Work to complete: Give back the listing underneath, unchanged and complete.

═══ Task inputs

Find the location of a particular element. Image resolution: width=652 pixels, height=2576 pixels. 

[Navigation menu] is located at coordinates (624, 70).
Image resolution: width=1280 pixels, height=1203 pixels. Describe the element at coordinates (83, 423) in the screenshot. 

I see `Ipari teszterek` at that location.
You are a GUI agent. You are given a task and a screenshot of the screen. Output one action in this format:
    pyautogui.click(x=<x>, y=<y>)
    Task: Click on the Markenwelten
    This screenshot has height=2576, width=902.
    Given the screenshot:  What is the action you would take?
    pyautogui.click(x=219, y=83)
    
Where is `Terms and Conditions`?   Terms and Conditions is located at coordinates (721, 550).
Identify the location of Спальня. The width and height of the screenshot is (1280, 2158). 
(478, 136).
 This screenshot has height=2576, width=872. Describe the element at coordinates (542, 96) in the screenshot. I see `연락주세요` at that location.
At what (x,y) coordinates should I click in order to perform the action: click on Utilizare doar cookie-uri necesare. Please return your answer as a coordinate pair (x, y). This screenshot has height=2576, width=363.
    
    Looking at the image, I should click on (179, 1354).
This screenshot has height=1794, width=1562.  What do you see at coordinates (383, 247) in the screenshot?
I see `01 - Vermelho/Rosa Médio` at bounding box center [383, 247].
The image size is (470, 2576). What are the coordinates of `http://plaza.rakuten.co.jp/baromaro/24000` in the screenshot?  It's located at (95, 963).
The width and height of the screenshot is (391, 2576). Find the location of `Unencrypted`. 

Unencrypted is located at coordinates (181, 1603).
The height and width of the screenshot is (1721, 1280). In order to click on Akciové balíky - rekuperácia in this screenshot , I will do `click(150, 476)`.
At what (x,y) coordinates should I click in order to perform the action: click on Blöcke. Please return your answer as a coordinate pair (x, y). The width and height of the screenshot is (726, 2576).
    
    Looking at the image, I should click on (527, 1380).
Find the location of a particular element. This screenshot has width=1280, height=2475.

══════

Solution for this task:
Find the location of a particular element. Image resolution: width=652 pixels, height=2576 pixels. 

[Navigation menu] is located at coordinates (624, 70).
Image resolution: width=1280 pixels, height=1203 pixels. Describe the element at coordinates (83, 423) in the screenshot. 

I see `Ipari teszterek` at that location.
You are a GUI agent. You are given a task and a screenshot of the screen. Output one action in this format:
    pyautogui.click(x=<x>, y=<y>)
    Task: Click on the Markenwelten
    This screenshot has height=2576, width=902.
    Given the screenshot:  What is the action you would take?
    pyautogui.click(x=219, y=83)
    
Where is `Terms and Conditions`?   Terms and Conditions is located at coordinates (721, 550).
Identify the location of Спальня. The width and height of the screenshot is (1280, 2158). 
(478, 136).
 This screenshot has height=2576, width=872. Describe the element at coordinates (542, 96) in the screenshot. I see `연락주세요` at that location.
At what (x,y) coordinates should I click in order to perform the action: click on Utilizare doar cookie-uri necesare. Please return your answer as a coordinate pair (x, y). This screenshot has height=2576, width=363.
    
    Looking at the image, I should click on (179, 1354).
This screenshot has height=1794, width=1562.  What do you see at coordinates (383, 247) in the screenshot?
I see `01 - Vermelho/Rosa Médio` at bounding box center [383, 247].
The image size is (470, 2576). What are the coordinates of `http://plaza.rakuten.co.jp/baromaro/24000` in the screenshot?  It's located at (95, 963).
The width and height of the screenshot is (391, 2576). Find the location of `Unencrypted`. 

Unencrypted is located at coordinates (181, 1603).
The height and width of the screenshot is (1721, 1280). In order to click on Akciové balíky - rekuperácia in this screenshot , I will do `click(150, 476)`.
At what (x,y) coordinates should I click in order to perform the action: click on Blöcke. Please return your answer as a coordinate pair (x, y). The width and height of the screenshot is (726, 2576).
    
    Looking at the image, I should click on (527, 1380).
Find the location of a particular element. This screenshot has width=1280, height=2475.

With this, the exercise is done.